━━━━━ THE DATA ━━━━━

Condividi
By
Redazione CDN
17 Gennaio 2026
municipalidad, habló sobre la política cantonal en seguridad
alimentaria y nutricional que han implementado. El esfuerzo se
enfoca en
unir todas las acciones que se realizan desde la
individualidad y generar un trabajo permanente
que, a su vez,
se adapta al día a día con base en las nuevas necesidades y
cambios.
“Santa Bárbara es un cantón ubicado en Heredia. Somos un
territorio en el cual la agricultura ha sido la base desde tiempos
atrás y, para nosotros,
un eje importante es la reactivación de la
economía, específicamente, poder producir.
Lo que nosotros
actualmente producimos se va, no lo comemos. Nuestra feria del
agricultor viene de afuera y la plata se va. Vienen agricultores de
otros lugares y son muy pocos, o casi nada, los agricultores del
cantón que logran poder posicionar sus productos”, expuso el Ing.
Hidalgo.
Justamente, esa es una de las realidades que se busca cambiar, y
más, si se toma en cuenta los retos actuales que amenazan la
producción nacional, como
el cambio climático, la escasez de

━━━━━
━━━━━ THE DATA ━━━━━

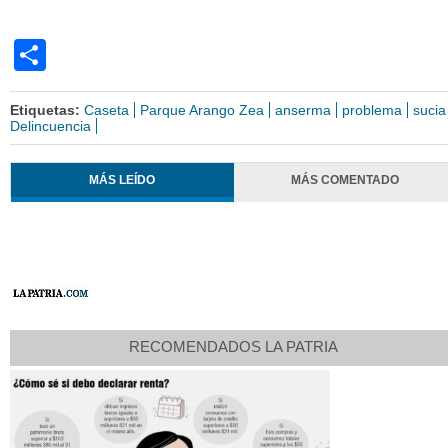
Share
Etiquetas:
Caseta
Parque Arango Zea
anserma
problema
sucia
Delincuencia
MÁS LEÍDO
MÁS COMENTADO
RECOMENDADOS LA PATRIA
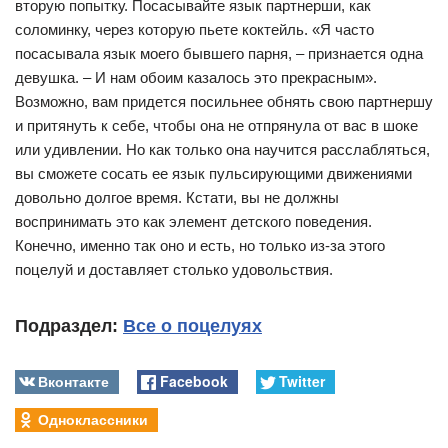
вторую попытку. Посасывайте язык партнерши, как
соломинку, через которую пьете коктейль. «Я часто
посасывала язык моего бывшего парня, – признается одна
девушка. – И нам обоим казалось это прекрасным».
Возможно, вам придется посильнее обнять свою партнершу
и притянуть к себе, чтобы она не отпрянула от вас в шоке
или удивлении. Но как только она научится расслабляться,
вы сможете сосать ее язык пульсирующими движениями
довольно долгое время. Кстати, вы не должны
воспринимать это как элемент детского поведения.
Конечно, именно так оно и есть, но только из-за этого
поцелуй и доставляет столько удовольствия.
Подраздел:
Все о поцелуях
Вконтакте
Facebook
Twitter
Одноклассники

━━━━━

ACTIVITY: In the data above, find each line where the string "desde" appears, then copy it.

RESULT OF THIS EXERCISE:
unir todas las acciones que se realizan desde la
territorio en el cual la agricultura ha sido la base desde tiempos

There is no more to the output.